This work addresses the challenge in decentralized matching systems where limited local communication bandwidth prevents the transmission of full compatibility information, thereby degrading global matching performance. The authors propose a two-stage local sparsification framework: each agent compresses its compatible edge set to a fixed budget of $k$ edges, after which a central coordinator computes a global matching. The key innovation lies in a local edge selection strategy grounded in the expected fractional solution of the matching instance, which for the first time establishes a theoretical link between local information constraints and global approximation guarantees. A novel “spread” metric is introduced to characterize performance bounds. Combining tools from stochastic matching theory, graph sparsification, and fractional programming, the proposed algorithm enjoys rigorous theoretical guarantees. Experiments on New York City ride-pooling data and adversarial synthetic benchmarks show that the method achieves near-optimal matchings even under extremely low local budgets, significantly outperforming existing online baselines.

The classic online stochastic matching problem typically requires immediate and irrevocable matching decisions. However, in many modern decentralized systems such as real-time ride-hailing and distributed cloud computing, the primary bottleneck is often local communication bandwidth rather than the timing of the match itself.
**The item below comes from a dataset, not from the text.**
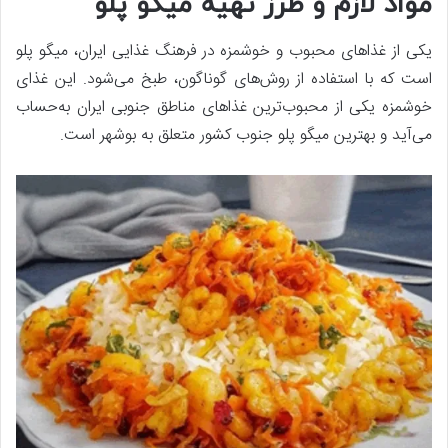
مواد لازم و طرز تهیه میگو پلو
یکی از غذاهای محبوب و خوشمزه در فرهنگ غذایی ایران، میگو پلو
است که با استفاده از روش‌های گوناگون، طبخ می‌شود. این غذای
خوشمزه یکی از محبوب‌ترین غذاهای مناطق جنوبی ایران به‌حساب
می‌آید و بهترین میگو پلو جنوب کشور متعلق به بوشهر است.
We formalize this challenge by introducing a two-stage local sparsification framework. In this setting, arriving requests must prune their realized compatibility sets to a strict budget of $k$ edges before a central coordinator optimizes the global matching. This creates a "middle ground" between local information constraints and global optimization utility. We propose a local selection strategy, parametrized by a fractional solution of the expected instance. Theoretically, we quantify the approximation ratio as a function of the solution's {\em spread}. We prove that under sufficient spread, our sparsifier globally preserves the expected size of the maximum matching. Empirically, we demonstrate the robustness of our approach using the New York City ride-hailing datasets and adversarial synthetic benchmarks. Our results show that near-optimal global matching is achievable even with highly constrained local budgets, significantly outperforming standard online baselines.